Leanne and Phil just wanted to feel more sure and confident about their skiing, particularly for off piste purposes – and following the recent period where skiing opportunities were restricted. Our session began by me asking how they perceived “making a turn” and listening – then watching them skiing for a few turns. All of the issues I saw holding them back were classic repercussions of “mainstream” teaching – nothing else. The only way to get beyond those problems is through a fundamental shift in understanding. (Actually there is a more brutal ways to achieve this through a combination of competition and natural selection – but the attrition rate in that process is spectacularly high and completely unnecessary. )

Basic Dynamics (Accelerating Turns)
There’s absolutely no point in discussing “faults” in skiing and trying to eliminate them when the fundamentals need to be reworked entirely – so, accordingly we jumped straight in to dynamics. The menu at the top of this blog page has a button for “Dynamics” – the basic explanation is all there – also covering the exercises we used.

You’re body is basically an upside down pendulum and the movement of this pendulum (Centre of Mass) is lateral to the skis. You job is to “fall over” – the ski’s job is to respond to this and bring you back up (but this also incorporates a relationship with the geometry of the slope, gravity and muscular impulses).

Keeping things simple – just follow the skis with the upper body – as if riding a bicycle. Start the turn with a push downhill of your Centre of Mass from the uphill leg – even if it is on the uphill edge and even if it hasn’t quite finished the existing turn (early pressure).

Basic timing is “down/up” – like a motorbike going down into a turn etc. There can be a light “pole touch“at the transition between turns when the skier is up. Stability and feedback otherwise come from the “lifting” power of the ski itself – which is why it’s easier to ski at speed with the skis running forward.

Pivot (Braking Turns)
Yes there’s a button for this a the top! Now the skis are running essentially sideways (side slip) and always using an uphill edge (to slow down) – in both halves of the turn. This is also good training for dynamics because it uses controlled action of the Centre of Mass – supported by a pole plant. Movement of the Centre of Mass must always be towards the pole – until the turn has to be completed for the next one to take over. (Starting from the uphill edge of the uphill ski makes stemming outward of that ski impossible – so it’s a great way to eliminate such movements).
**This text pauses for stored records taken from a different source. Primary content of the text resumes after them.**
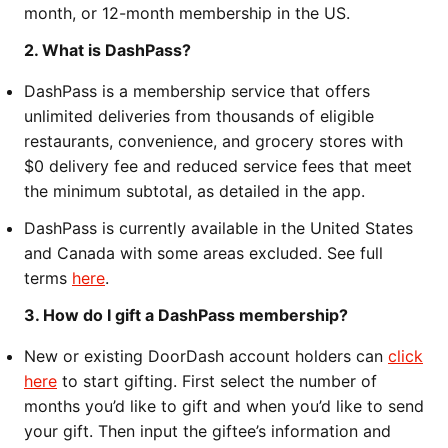
month, or 12-month membership in the US.
2. What is DashPass?
DashPass is a membership service that offers
unlimited deliveries from thousands of eligible
restaurants, convenience, and grocery stores with
$0 delivery fee and reduced service fees that meet
the minimum subtotal, as detailed in the app.
DashPass is currently available in the United States
and Canada with some areas excluded. See full
terms
here
.
3. How do I gift a DashPass membership?
New or existing DoorDash account holders can
click
here
to start gifting. First select the number of
months you’d like to gift and when you’d like to send
your gift. Then input the giftee’s information and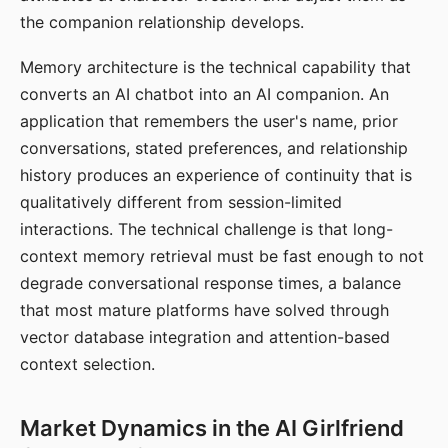
the companion relationship develops.
Memory architecture is the technical capability that
converts an AI chatbot into an AI companion. An
application that remembers the user's name, prior
conversations, stated preferences, and relationship
history produces an experience of continuity that is
qualitatively different from session-limited
interactions. The technical challenge is that long-
context memory retrieval must be fast enough to not
degrade conversational response times, a balance
that most mature platforms have solved through
vector database integration and attention-based
context selection.
Market Dynamics in the AI Girlfriend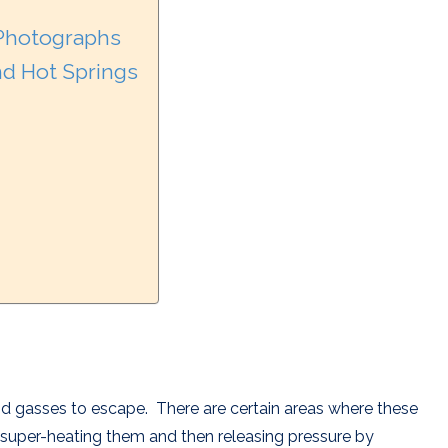
 Photographs
d Hot Springs
and gasses to escape. There are certain areas where these
super-heating them and then releasing pressure by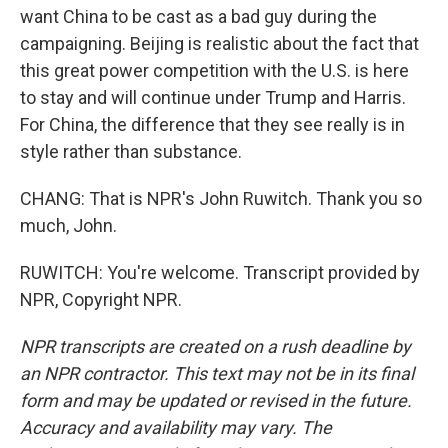
want China to be cast as a bad guy during the
campaigning. Beijing is realistic about the fact that
this great power competition with the U.S. is here
to stay and will continue under Trump and Harris.
For China, the difference that they see really is in
style rather than substance.
CHANG: That is NPR's John Ruwitch. Thank you so
much, John.
RUWITCH: You're welcome. Transcript provided by
NPR, Copyright NPR.
NPR transcripts are created on a rush deadline by
an NPR contractor. This text may not be in its final
form and may be updated or revised in the future.
Accuracy and availability may vary. The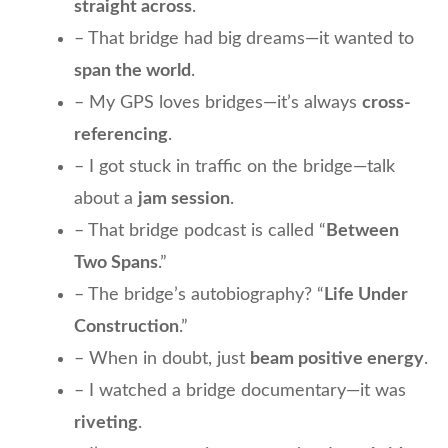
straight across
.
– That bridge had big dreams—it wanted to
span the world
.
– My GPS loves bridges—it’s always
cross-
referencing
.
– I got stuck in traffic on the bridge—talk
about a
jam session
.
– That bridge podcast is called “
Between
Two Spans
.”
– The bridge’s autobiography? “
Life Under
Construction
.”
– When in doubt, just
beam positive energy
.
– I watched a bridge documentary—it was
riveting
.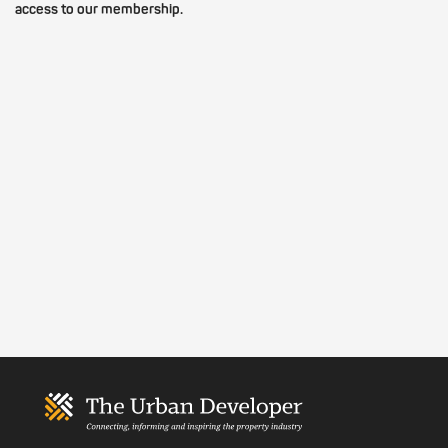
access to our membership.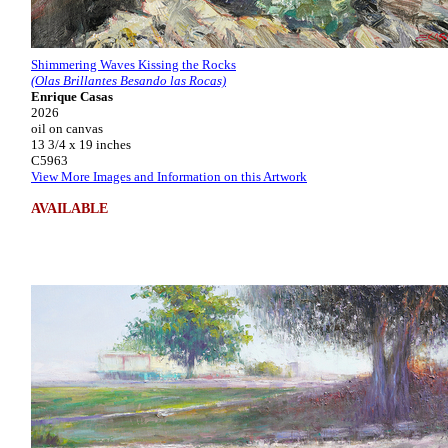
Shimmering Waves Kissing the Rocks
(Olas Brillantes Besando las Rocas)
Enrique Casas
2026
oil on canvas
13 3/4 x 19 inches
C5963
View More Images and Information on this Artwork
AVAILABLE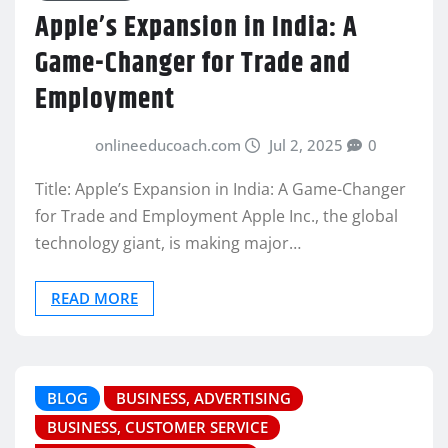
Apple’s Expansion in India: A
Game-Changer for Trade and
Employment
onlineeducoach.com
Jul 2, 2025
0
Title: Apple’s Expansion in India: A Game-Changer
for Trade and Employment Apple Inc., the global
technology giant, is making major…
READ MORE
BLOG
BUSINESS, ADVERTISING
BUSINESS, CUSTOMER SERVICE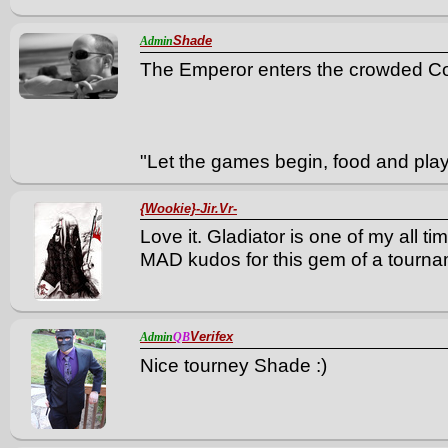
Shade
Admin
The Emperor enters the crowded C
"Let the games begin, food and play
{Wookie}-Jir.Vr-
Love it. Gladiator is one of my all t
MAD kudos for this gem of a tourna
Verifex
Admin
QB
Nice tourney Shade :)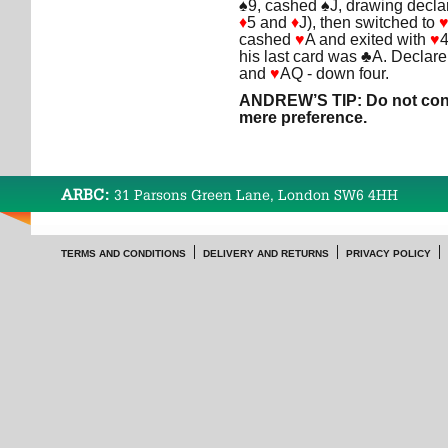
♠9, cashed ♠J, drawing declar
♦
5 and
♦
J), then switched to
cashed
♥
A and exited with
♥
4
his last card was ♣A. Declarer
and
♥
AQ - down four.
ANDREW’S TIP: Do not conf
mere preference.
ARBC:
31 Parsons Green Lane, London SW6 4HH
TERMS AND CONDITIONS
DELIVERY AND RETURNS
PRIVACY POLICY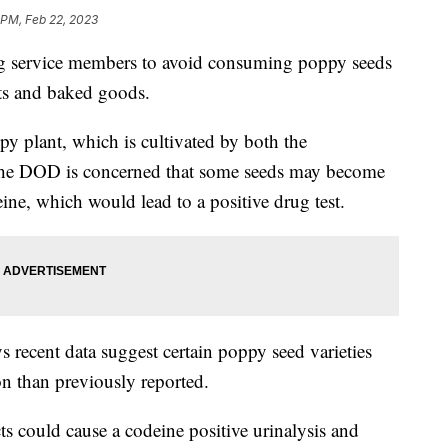
 PM, Feb 22, 2023
ng service members to avoid consuming poppy seeds
cts and baked goods.
y plant, which is cultivated by both the
 The DOD is concerned that some seeds may become
e, which would lead to a positive drug test.
recent data suggest certain poppy seed varieties
n than previously reported.
 could cause a codeine positive urinalysis and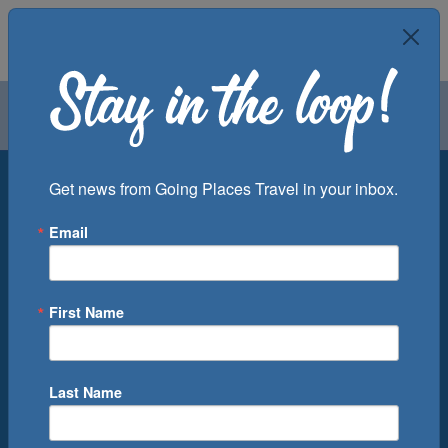
Air
Car
Cruise
Groups
Destination
Get news from Going Places Travel in your inbox.
Email
Departure Port
Cruise Line
Ship
First Name
Month
Number of Days
Last Name
0
Cruise(s) Available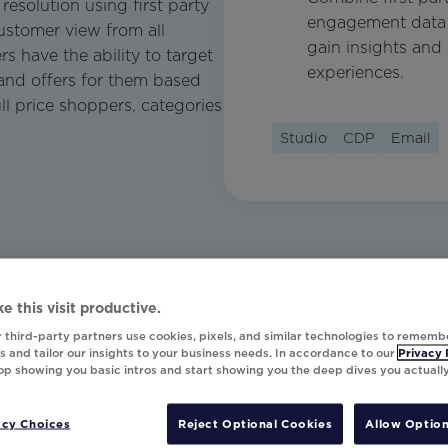
resolution using first party
engagement data 
ustomer view from all
gain insights and 
s have the ability to target
experiences.
and offers for them based
ll price shoppers, categories
Studio
CDP
Email
e this visit productive.
 third-party partners use cookies, pixels, and similar technologies to rememb
 and tailor our insights to your business needs. In accordance to our
Privacy 
top showing you basic intros and start showing you the deep dives you actuall
acy Choices
Reject Optional Cookies
Allow Option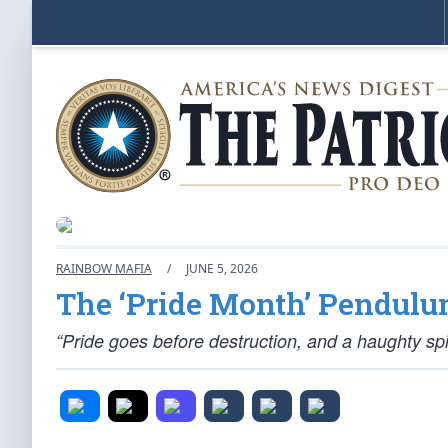
RAINBOW MAFIA
/
JUNE 5, 2026
The ‘Pride Month’ Pendulu
“Pride goes before destruction, and a haughty spir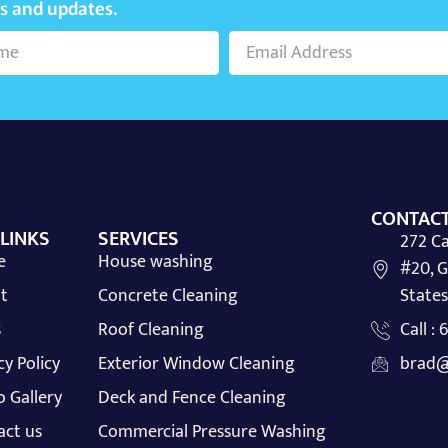
ws and updates.
CONTACT
 LINKS
SERVICES
272 Ca
e
House washing
#20, G
t
Concrete Cleaning
States
s
Roof Cleaning
Call :
cy Policy
Exterior Window Cleaning
brad@
 Gallery
Deck and Fence Cleaning
act us
Commercial Pressure Washing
In the context of skiing “centrifugal force” does not exist. This means you should not brace against any falsely perceived turning force throwing you outwards or even displace anything (ski tails) outwards – everything has to work towards the turn centre so that the ski can function to deflect you in that direction – until the moment you are ready to give up on that turn for the next one. If working correctly this inward deflection will even resist gravity towards the turn completion. Then the skier decides how to exploit the forces to direct the trajectory.

ChiSkiing
Yep – there’s a button!
As soon as you engage the new turning leg/ski pull back that hip against the mass of the shoulders. With short turns this presents the illusion that you are “facing downhill”. Basically the pelvis faces the working ski while the shoulders remain facing ahead. This organises the core in a way that permits pressure on the soles of the feet to trigger reflex contraction of the lower abdomen (which can’t be activated voluntarily!)

Forward Pressure
Once the hips are working correctly this leads to a natural and appropriate hip angulation. ONLY when this is working can the boots be used (strong ankle – not flexed) to transmit significant pressure to the ski fronts to generate powerful grip and turning force. This is the same even in deep snow with appropriate skis. The only time it’s acceptable to come off the fronts of the boots is when the combined snow conditions and ski model cause the tips to dive too deep into the snow – but this is quite rare.

Conscious Skiing
Accurate understanding of the main principles in skiing helps to enable the ability to focus internally and to maintain that focus. When skiing becomes a moving meditation it connects us with nature. This is something incredibly absent in our consumer society and sadly almost non existent in skiing.

What we are actually looking for is “self organisation”. This happens spontaneously under certain conditions. (I use such a formula in my teaching deliberately but never discus it – worked it out 22 years ago after reading up on this subject). The writer Edward de Bono studied self organisation (Ilya Prigogine won the Nobel prize for chemistry upon proving it even happens in some basic chemical reactions) and realised that this is how we actually learn – we don’t “learn” linearly – it “happens to us”. He created the term “Lateral thinking” specifically for this.